The point is, when cats are brought in, there’s a noticeable drop in mice activity. Some of these will leave the environment altogether due to safety concerns or fear of cats while the brave ones stick around.
Why Cats Won’t Entirely Fix Your Mouse Problem
We’ve made mention of the fact that although cats do keep mice away, they don’t entirely or completely solve the problem. Some mice remain and thrive even with cats being present.
So, why are cats limited when it comes to tackling a mice issue? It’s due to the following reasons.
There Are Still Openings
As long as there are openings around which are used as mice entryways, you’ll hardly find a complete solution to your mice problem. Mice will always find a way in whenever they’re chased by mice.
This back and forth situation between prey and predator continues as long as you don’t seal up your home.
Mice Nesting Areas are Out of Reach
Are you still wondering why you still find mice around despite one or more cats?
Well, the reasons might be partly due to mice nesting areas being out of reach. Certain parts of your home might be difficult to access for cats but easy for mice.
This gives mice the advantage and enables them to thrive despite cat presence. Likely nesting spots include crawlspaces, basement, walls, or attics. Any of these areas will be considered ideal by mice but unfavorable territory for casts.
Fast Reproduction Rate
Without a doubt, mice are known to have a fast reproduction rate. Theirs is faster than cat’s This gives them a clear advantage as they always outnumber cats. As a matter of fact, for every mice killed by cats, several more are replaced.
This tilts the balance in favor of mice as they’re ever-present and adding in numbers you can hardly keep up with.
Cats Have Different Personalities
By having different personalities, we mean to say not all cats are effective mice hunters. In fact, you may be surprised to find out that some cats are afraid of mice. For others, mice may only be seen as play toys to pass time or exercise.
All of these possible reasons will have a significant impact on mice’s presence.
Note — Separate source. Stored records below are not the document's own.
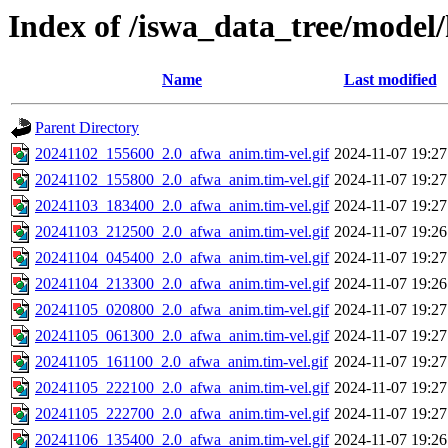
Index of /iswa_data_tree/model/
Name
Last modified
Parent Directory
20241102_155600_2.0_afwa_anim.tim-vel.gif
2024-11-07 19:27
20241102_155800_2.0_afwa_anim.tim-vel.gif
2024-11-07 19:27
20241103_183400_2.0_afwa_anim.tim-vel.gif
2024-11-07 19:27
20241103_212500_2.0_afwa_anim.tim-vel.gif
2024-11-07 19:26
20241104_045400_2.0_afwa_anim.tim-vel.gif
2024-11-07 19:27
20241104_213300_2.0_afwa_anim.tim-vel.gif
2024-11-07 19:26
20241105_020800_2.0_afwa_anim.tim-vel.gif
2024-11-07 19:27
20241105_061300_2.0_afwa_anim.tim-vel.gif
2024-11-07 19:27
20241105_161100_2.0_afwa_anim.tim-vel.gif
2024-11-07 19:27
20241105_222100_2.0_afwa_anim.tim-vel.gif
2024-11-07 19:27
20241105_222700_2.0_afwa_anim.tim-vel.gif
2024-11-07 19:27
20241106_135400_2.0_afwa_anim.tim-vel.gif
2024-11-07 19:26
With docile cats around, mice may be initially scared but later become bolder and have a field day.
As such, you might want to know your cat’s personality to determine how effective it will be in mice control.
Risk of Disease Exposure
Even with the best mice-hunting cats around, you stand the risk of exposure to diseases, but how so?
Remember, mice are likely to carry all sorts of pests and diseases. Having your cats chasing killing them means such pests or diseases easily get transferred.
This exposes your family to risk as you come in contact with such pets. Your best bet is to try as much as possible to adopt optional mice control methods if you can. This helps protect your family as well as pets from such diseases or pests.
Adopting Preventive Treatment
It’s necessary not to allow a mice infestation break out before trying to play catch-up. Certain preventive measures ensure you don’t deal with mice infestation in the first place. These are easy and straightforward strategies that must be observed.
They include checking for cracks around your walls and foundation and filling or caulking any up.
One of the reasons why you have a mice problem is due to easy access to food. Therefore, consider keeping your kitchen area as well as pantries clean. All foods must be properly stored and kept out of the reach of mice.
What more? Bushes provide cover for mice. Therefore, consider trimming back such bushes and trees which are too close. Install door and window screens as well as door sweeps across all entries.
Cats do keep mice away.
However, we’ve seen that such is limited in the sense that these feline pets aren’t effective predators. To fully contain a mice problem, it’s necessary to take action early enough through the adoption of preventive measures as highlighted above.